Abstract 493: Designer Ca2+ Buffers for Enhancing Contractile and Relaxation Performance in Adult Rabbit Cardiac Myocytes
Background: The cytosolic Ca2+ binding protein parvalbumin (Parv) is a unique delayed Ca2+ buffer that improves cardiac diastolic function under normal and disease conditions. The potential of wild-type Parv as a possible therapeutic strategy to redress diastolic heart failure is limited by its inhibition of contractility due to partial Ca2+ buffering in systole.
Hypothesis: Targeted genetic engineering of the Ca2+ and Mg2+ binding sites of Parv will alter Ca2+ buffering characteristics to limit contractility deficits.
Methods/Results: Several point mutations of wild-type β-Parv that yield variations in Ca2+/Mg2+ binding affinities were generated. After adenovirus-mediated acute gene transfer, these mutants showed time-dependent expression and effects on myocytes relaxation. The Parv D51A/E101Q/F102W (Parv-DEF) mutant, which has 100 fold lowered Ca2+ binding affinity and doubled Mg2+ binding affinity, significantly accelerated the relaxation of adult rabbit cardiac myocytes. Interestingly, in distinction from wild type Parv, Parv-DEF enhanced the contractility of rabbit myocytes (sarcomere length shortening: 33.4±3.6 nm vs. 57.8±6.2 nm in control and Parv-DEF transferred cells, respectively, n=40–58, P<0.001). Further, the Parv-DEF mutant accelerated the Ca2+ transient decay (time from peak to 50% decay: 627±26 ms vs. 474±27 ms in control and Parv-DEF transferred cells, respectively, n=43–46, P<0.001) without influencing its amplitude (Ca2+ transient amplitude (360/380 nm ratio of fura-2): 0.059±0.004 vs. 0.056±0.003 in control and Parv-DEF transferred cells, respectively, n=43–46). Parv-DEF gene transfer did not influence sarcoplasmic reticulum Ca2+ content or the responsiveness to β adrenergic stimulation of rabbit cells. With increased pacing frequency, Parv-DEF-induced positive lusitropic effect was reduced but the positive inotropic effect persisted.
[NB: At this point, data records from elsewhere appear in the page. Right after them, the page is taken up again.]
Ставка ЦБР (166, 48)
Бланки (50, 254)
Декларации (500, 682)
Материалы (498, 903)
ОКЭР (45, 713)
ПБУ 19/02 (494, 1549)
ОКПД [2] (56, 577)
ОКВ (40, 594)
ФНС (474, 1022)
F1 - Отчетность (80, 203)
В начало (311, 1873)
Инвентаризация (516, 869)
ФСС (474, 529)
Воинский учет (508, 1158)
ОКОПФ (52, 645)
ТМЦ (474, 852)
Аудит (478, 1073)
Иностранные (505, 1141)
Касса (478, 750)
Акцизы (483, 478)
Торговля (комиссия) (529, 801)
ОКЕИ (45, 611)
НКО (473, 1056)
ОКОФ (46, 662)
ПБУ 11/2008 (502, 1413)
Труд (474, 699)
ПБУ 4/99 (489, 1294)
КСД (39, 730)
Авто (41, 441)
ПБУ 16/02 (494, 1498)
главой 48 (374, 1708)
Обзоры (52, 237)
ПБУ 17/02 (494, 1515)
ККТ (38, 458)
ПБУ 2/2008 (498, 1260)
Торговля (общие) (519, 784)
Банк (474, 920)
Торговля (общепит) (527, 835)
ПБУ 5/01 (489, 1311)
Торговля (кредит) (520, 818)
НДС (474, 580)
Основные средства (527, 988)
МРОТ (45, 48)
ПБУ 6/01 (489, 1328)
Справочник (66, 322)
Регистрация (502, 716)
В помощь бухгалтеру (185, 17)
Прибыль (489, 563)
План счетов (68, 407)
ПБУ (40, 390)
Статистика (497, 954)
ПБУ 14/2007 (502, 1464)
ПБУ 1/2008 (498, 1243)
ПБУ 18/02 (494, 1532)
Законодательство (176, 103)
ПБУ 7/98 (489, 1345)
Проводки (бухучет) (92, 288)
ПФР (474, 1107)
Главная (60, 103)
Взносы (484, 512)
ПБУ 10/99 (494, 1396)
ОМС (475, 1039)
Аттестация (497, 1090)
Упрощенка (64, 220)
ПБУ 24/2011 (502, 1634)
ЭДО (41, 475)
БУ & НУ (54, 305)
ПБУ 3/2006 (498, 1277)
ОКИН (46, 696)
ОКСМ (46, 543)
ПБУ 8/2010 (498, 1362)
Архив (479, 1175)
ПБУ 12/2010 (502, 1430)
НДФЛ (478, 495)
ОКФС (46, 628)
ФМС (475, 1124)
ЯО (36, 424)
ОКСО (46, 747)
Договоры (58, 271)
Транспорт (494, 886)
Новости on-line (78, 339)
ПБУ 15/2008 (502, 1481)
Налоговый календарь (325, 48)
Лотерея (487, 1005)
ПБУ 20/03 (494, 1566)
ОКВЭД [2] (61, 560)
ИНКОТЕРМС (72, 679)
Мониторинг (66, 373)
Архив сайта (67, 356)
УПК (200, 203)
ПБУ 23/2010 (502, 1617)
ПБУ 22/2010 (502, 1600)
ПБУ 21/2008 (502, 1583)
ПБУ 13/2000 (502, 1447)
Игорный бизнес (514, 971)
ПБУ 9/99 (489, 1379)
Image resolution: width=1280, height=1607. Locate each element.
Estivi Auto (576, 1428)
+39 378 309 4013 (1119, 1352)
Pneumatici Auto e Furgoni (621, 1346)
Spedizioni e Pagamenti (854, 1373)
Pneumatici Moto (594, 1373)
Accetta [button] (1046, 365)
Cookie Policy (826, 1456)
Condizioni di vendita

Conclusion: Parv-DEF specifically buffers Ca2+ at the diastolic phase to speed up relaxation and may also exert Ca2+-independent effects to enhance contractility in rabbit cardiac myocytes. The positive lusitropic and contractile effects of Parv-DEF make this designer Ca2+ buffer a promising candidate for the treatment of diastolic heart failure.